══ MATERIAL TO PROCESS

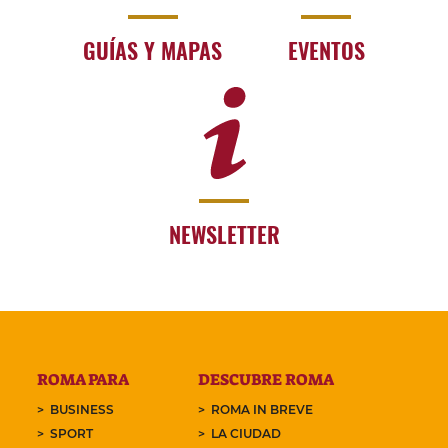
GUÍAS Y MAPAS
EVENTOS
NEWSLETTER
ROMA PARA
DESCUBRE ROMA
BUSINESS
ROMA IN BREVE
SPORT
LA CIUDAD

════
══ MATERIAL TO PROCESS

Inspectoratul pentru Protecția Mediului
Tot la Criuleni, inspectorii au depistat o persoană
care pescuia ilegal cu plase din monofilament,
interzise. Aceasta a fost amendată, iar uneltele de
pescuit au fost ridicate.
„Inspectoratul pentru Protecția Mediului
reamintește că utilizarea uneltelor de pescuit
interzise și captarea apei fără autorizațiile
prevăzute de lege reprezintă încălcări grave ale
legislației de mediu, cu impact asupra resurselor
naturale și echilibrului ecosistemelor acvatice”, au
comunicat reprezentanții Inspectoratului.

════

### [WORK TASK]
Given the data above, transcribe exactly the lines from the one containing "interzise. Aceasta a" down to the one containing "comunicat reprezentanții Inspectoratului.", and no others.

### [THE ANSWER]
interzise. Aceasta a fost amendată, iar uneltele de
pescuit au fost ridicate.
„Inspectoratul pentru Protecția Mediului
reamintește că utilizarea uneltelor de pescuit
interzise și captarea apei fără autorizațiile
prevăzute de lege reprezintă încălcări grave ale
legislației de mediu, cu impact asupra resurselor
naturale și echilibrului ecosistemelor acvatice”, au
comunicat reprezentanții Inspectoratului.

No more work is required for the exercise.